Principles

Dagster is opinionated about how data pipelines should be built and structured. What do we think is important?

Functional ^^^^^^^^^^ Data pipelines should be expressed as DAGs (directed acyclic graphs) of functional, idempotent computations. Individual nodes in the graph consume their inputs, perform some computation, and yield outputs, either with no side effects or with clearly advertised side effects. Given the same inputs and configuration, the computation should always produce the same output. If these computations have external dependencies, these should be parametrizable, so that the computations may execute in different environments.

See Maxime Beauchemin's Medium article on Functional Data Engineering <https://bit.ly/2LxDgnr>_ for an excellent overview of functional programing in batch computations.

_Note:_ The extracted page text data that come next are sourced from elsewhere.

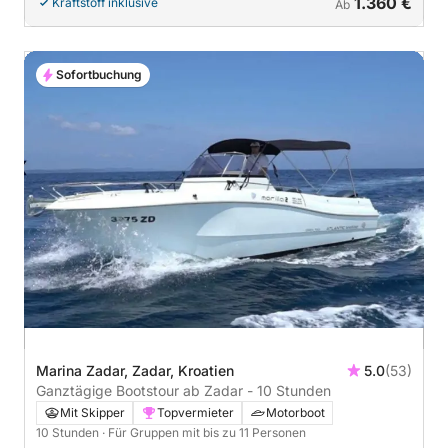
1.360 €
Kraftstoff inklusive
Ab
Sofortbuchung
Marina Zadar, Zadar, Kroatien
5.0
(53)
Ganztägige Bootstour ab Zadar - 10 Stunden
Mit Skipper
Topvermieter
Motorboot
10 Stunden
· Für Gruppen mit bis zu 11 Personen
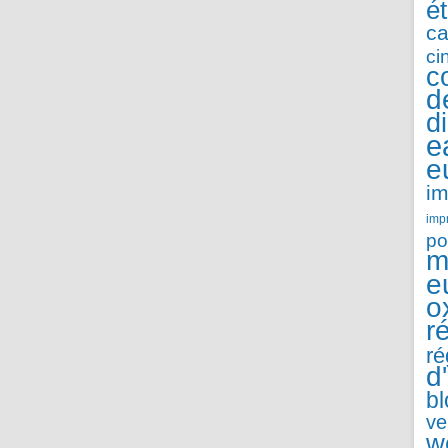
é
ca
ci
c
d
d
e
e
im
imp
po
m
e
o
r
ré
d
b
ve
w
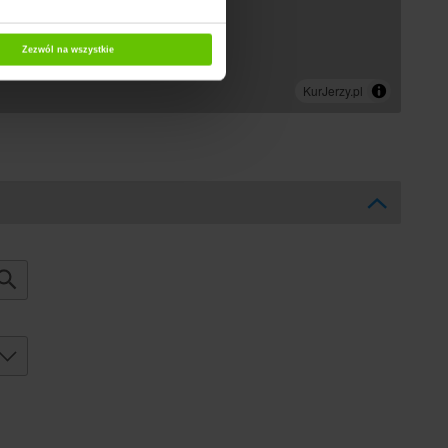
Zezwól na wszystkie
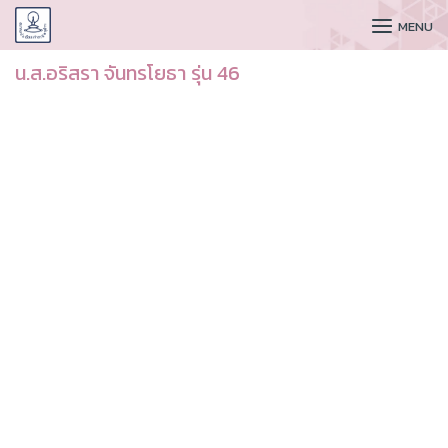
CUDAA
MENU
น.ส.อริสรา จันทรโยธา รุ่น 46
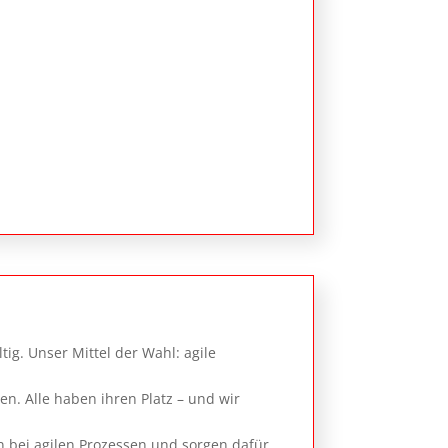
ig. Unser Mittel der Wahl: agile
. Alle haben ihren Platz – und wir
n bei agilen Prozessen und sorgen dafür,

Self-describing ^^^^^^^^^^^^^^^ Data pipelines should be self-describing, with rich metadata and types. Users should be able to approach an unfamiliar pipeline and use tooling to inspect it and discover its structure, capabilities, and requirements. Pipeline metadata should be co-located with the pipeline's actual code: documentation and code should be delivered as a single artifact.

Compute-agnostic ^^^^^^^^^^^^^^^^ Heterogeneity in data pipelines is the norm, rather than the exception. Data pipelines are written collaboratively by many people in different personas -- data engineers, machine-learning engineers, data scientists, analysts and so on -- who have different needs and tools, and are particular about those tools.

Dagster has opinions about best practices for structuring data pipelines. It has no opinions about what libraries and engines should do actual compute. Dagster pipelines can be made up of any Python computations, whether they use Pandas, Spark, or call out to SQL or any other DSL or library deemed appropriate to the task.

Testable ^^^^^^^^ Testing data pipelines is notoriously difficult. Because testing is so difficult, it is often never done, or done poorly. Dagster pipelines are designed to be tested. Dagster provides explicit support for pipeline authors to manage and maintain multiple execution environments -- for example, unit testing, integration testing, and production environments. Dagster can also execute arbitrary subsets and nodes of pipelines, which is critical for testability (and useful in operational contexts as well).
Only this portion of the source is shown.